Executive Officers of the Registrant
     The executive officers of the Company are as follows
     Michael L. Middleton (59 years old) is President and Chief Executive Officer of the Company and the Bank. He joined the Bank in 1973 and served in various management positions until 1979 when he became president of the Bank. Mr. Middleton is a Certified Public Accountant and holds a Master of Business Administration. As President and Chief Executive Officer of the Bank, Mr. Middleton is responsible for the overall operation of the Bank pursuant to the policies and procedures established by the Board of Directors. From 1996 to 2004, Mr. Middleton served on the Board of Directors of the Federal Home Loan Bank of Atlanta, and served as Chairman from 2003 to 2004. Mr.

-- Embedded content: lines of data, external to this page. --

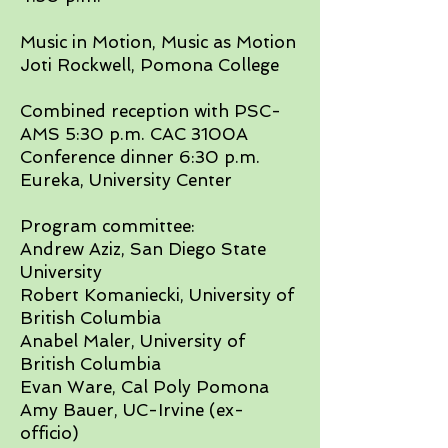
Music in Motion, Music as Motion
Joti Rockwell, Pomona College​
Combined reception with PSC-
AMS 5:30 p.m. CAC 3100A
Conference dinner 6:30 p.m.
Eureka, University Center​
Program committee:
Andrew Aziz, San Diego State
University
Robert Komaniecki, University of
British Columbia
Anabel Maler, University of
British Columbia
Evan Ware, Cal Poly Pomona
Amy Bauer, UC-Irvine (ex-
officio)​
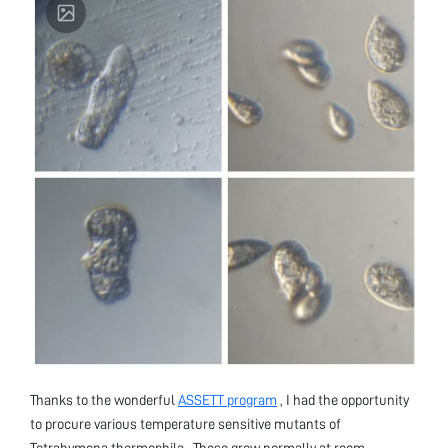
Thanks to the wonderful
ASSETT program
, I had the opportunity
to procure various temperature sensitive mutants of
Tetrahymena thermophila . These grow normally at room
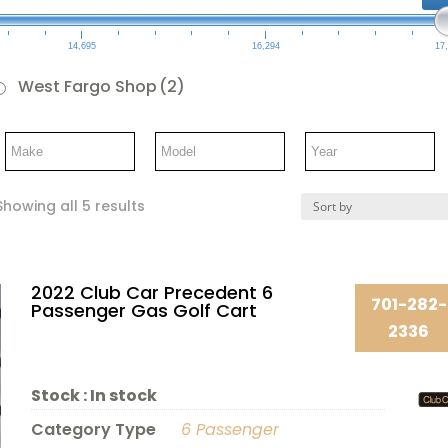
14,695
16,294
17
West Fargo Shop
(2)
Showing all 5 results
2022 Club Car Precedent 6
701-282-
Passenger Gas Golf Cart
2336
Stock :
In stock
Category Type
6 Passenger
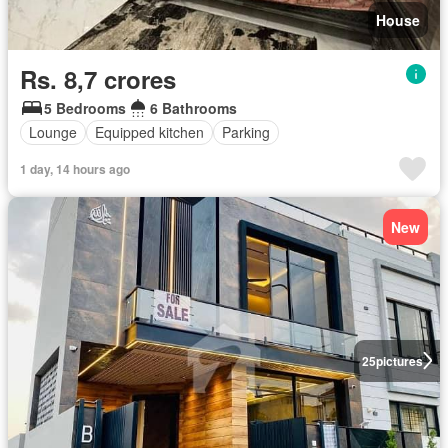
House
Rs. 8,7 crores
5 Bedrooms
6 Bathrooms
Lounge
Equipped kitchen
Parking
1 day, 14 hours ago
New
25
pictures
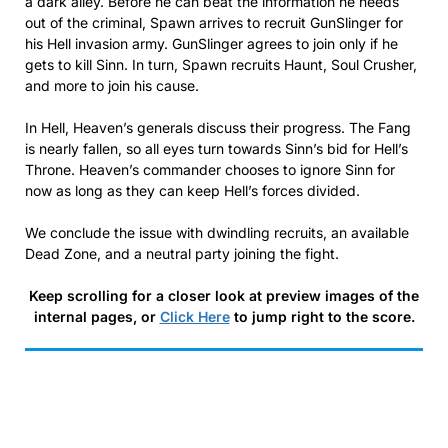
a dark alley. Before he can beat the information he needs
out of the criminal, Spawn arrives to recruit GunSlinger for
his Hell invasion army. GunSlinger agrees to join only if he
gets to kill Sinn. In turn, Spawn recruits Haunt, Soul Crusher,
and more to join his cause.
In Hell, Heaven’s generals discuss their progress. The Fang
is nearly fallen, so all eyes turn towards Sinn’s bid for Hell’s
Throne. Heaven’s commander chooses to ignore Sinn for
now as long as they can keep Hell’s forces divided.
We conclude the issue with dwindling recruits, an available
Dead Zone, and a neutral party joining the fight.
Keep scrolling for a closer look at preview images of the
internal pages, or
Click Here
to jump right to the score.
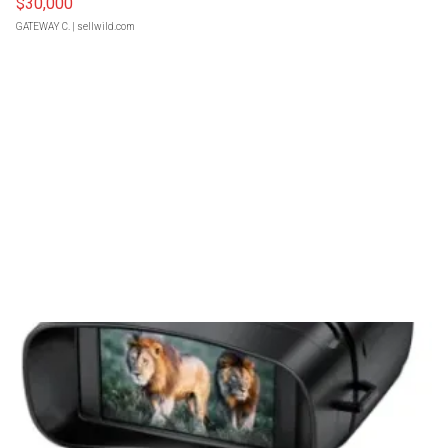
$30,000
GATEWAY C.
| sellwild.com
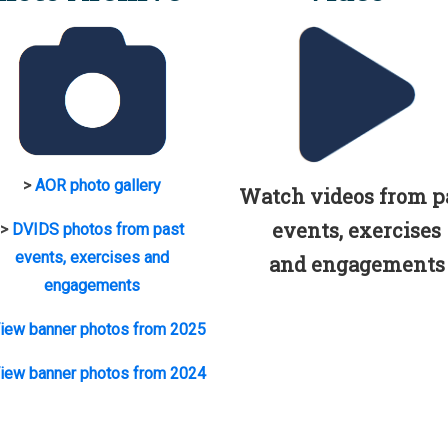
>
AOR photo gallery
Watch videos from p
events, exercises
>
DVIDS photos from past
events, exercises and
and engagements
engagements
iew banner photos from 2025
iew banner photos from 2024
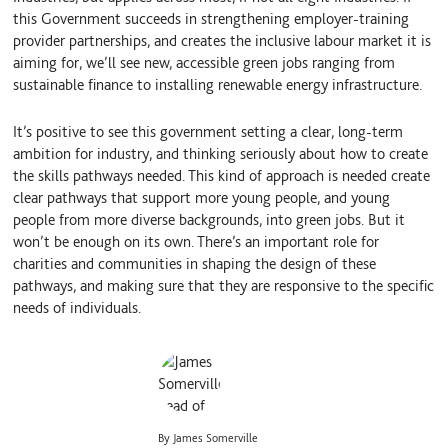
this Government succeeds in strengthening employer-training
provider partnerships, and creates the inclusive labour market it is
aiming for, we’ll see new, accessible green jobs ranging from
sustainable finance to installing renewable energy infrastructure.
It’s positive to see this government setting a clear, long-term
ambition for industry, and thinking seriously about how to create
the skills pathways needed. This kind of approach is needed create
clear pathways that support more young people, and young
people from more diverse backgrounds, into green jobs. But it
won’t be enough on its own. There’s an important role for
charities and communities in shaping the design of these
pathways, and making sure that they are responsive to the specific
needs of individuals.
By James Somerville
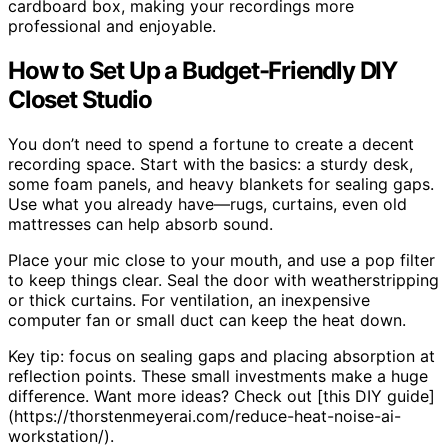
cardboard box, making your recordings more
professional and enjoyable.
How to Set Up a Budget-Friendly DIY
Closet Studio
You don’t need to spend a fortune to create a decent
recording space. Start with the basics: a sturdy desk,
some foam panels, and heavy blankets for sealing gaps.
Use what you already have—rugs, curtains, even old
mattresses can help absorb sound.
Place your mic close to your mouth, and use a pop filter
to keep things clear. Seal the door with weatherstripping
or thick curtains. For ventilation, an inexpensive
computer fan or small duct can keep the heat down.
Key tip: focus on sealing gaps and placing absorption at
reflection points. These small investments make a huge
difference. Want more ideas? Check out [this DIY guide]
(https://thorstenmeyerai.com/reduce-heat-noise-ai-
workstation/).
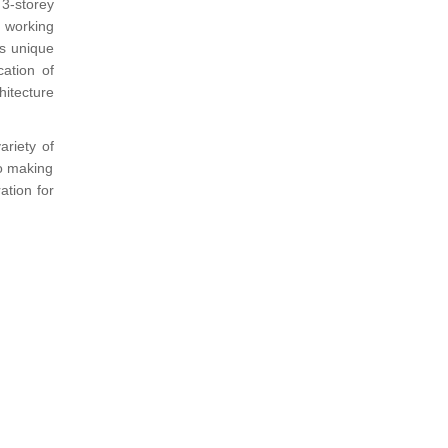
 3-storey
e working
ts unique
cation of
hitecture
ariety of
to making
ation for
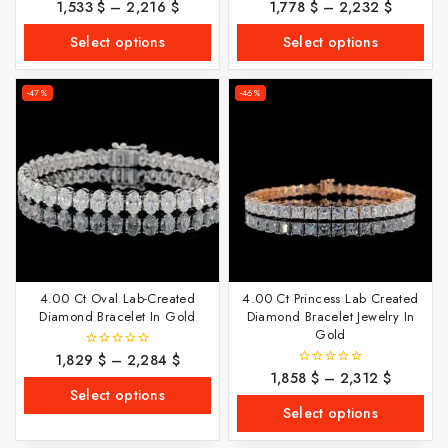
1,533
$
–
2,216
$
1,778
$
–
2,232
$
0
0
out
out
of
of
Select options
Select options
5
5
-47%
-46%
4.00 Ct Oval Lab-Created
4.00 Ct Princess Lab Created
Diamond Bracelet In Gold
Diamond Bracelet Jewelry In
Gold
1,829
$
–
2,284
$
0
out
1,858
$
–
2,312
$
0
of
out
Select options
5
of
Select options
5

Middleton also served as Federal Home Loan Bank of Atlanta representative to the Council of Federal Home Loan Banks. Mr. Middleton currently serves on the board of the Baltimore Branch of the Federal Reserve Bank of Richmond.
     C. Marie Brown (64 years old) has been employed with the Bank since 1972 and has served as Chief Operating Officer since 1999. Before her appointment as Chief Operating Officer, Ms. Brown served as Senior Vice President of the Bank. She is a supporter of the Handicapped and Retarded Citizens of Charles County, a member of the Zonta Club of Charles County and serves on various administrative committees of the Hughesville Baptist Church.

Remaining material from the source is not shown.